GIVEN DATA:
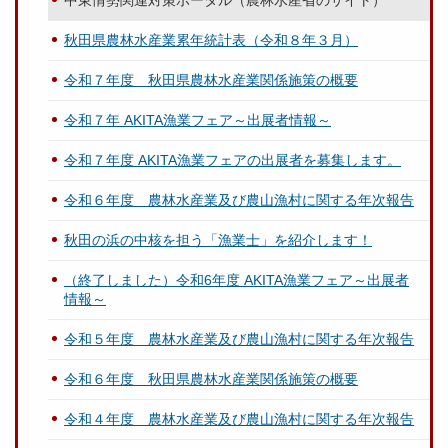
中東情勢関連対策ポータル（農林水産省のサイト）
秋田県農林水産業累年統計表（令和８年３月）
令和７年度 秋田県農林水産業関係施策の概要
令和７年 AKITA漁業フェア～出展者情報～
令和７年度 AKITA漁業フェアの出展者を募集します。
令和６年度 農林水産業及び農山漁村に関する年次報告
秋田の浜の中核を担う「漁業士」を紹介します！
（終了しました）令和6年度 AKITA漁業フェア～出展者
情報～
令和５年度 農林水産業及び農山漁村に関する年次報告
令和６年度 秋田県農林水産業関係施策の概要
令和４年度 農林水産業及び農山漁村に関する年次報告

* * *

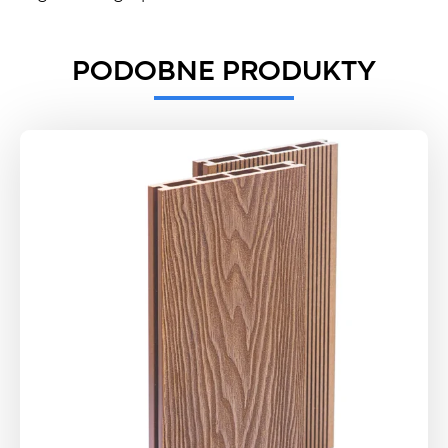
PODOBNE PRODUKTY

YOUR TASK: From the entries above, extract only the lines running from the one containing "令和７年度 AKITA漁業フェアの出展者を募集します。" through the one containing "令和４年度 農林水産業及び農山漁村に関する年次報告", inclusive.

ANSWER SPACE:
令和７年度 AKITA漁業フェアの出展者を募集します。
令和６年度 農林水産業及び農山漁村に関する年次報告
秋田の浜の中核を担う「漁業士」を紹介します！
（終了しました）令和6年度 AKITA漁業フェア～出展者
情報～
令和５年度 農林水産業及び農山漁村に関する年次報告
令和６年度 秋田県農林水産業関係施策の概要
令和４年度 農林水産業及び農山漁村に関する年次報告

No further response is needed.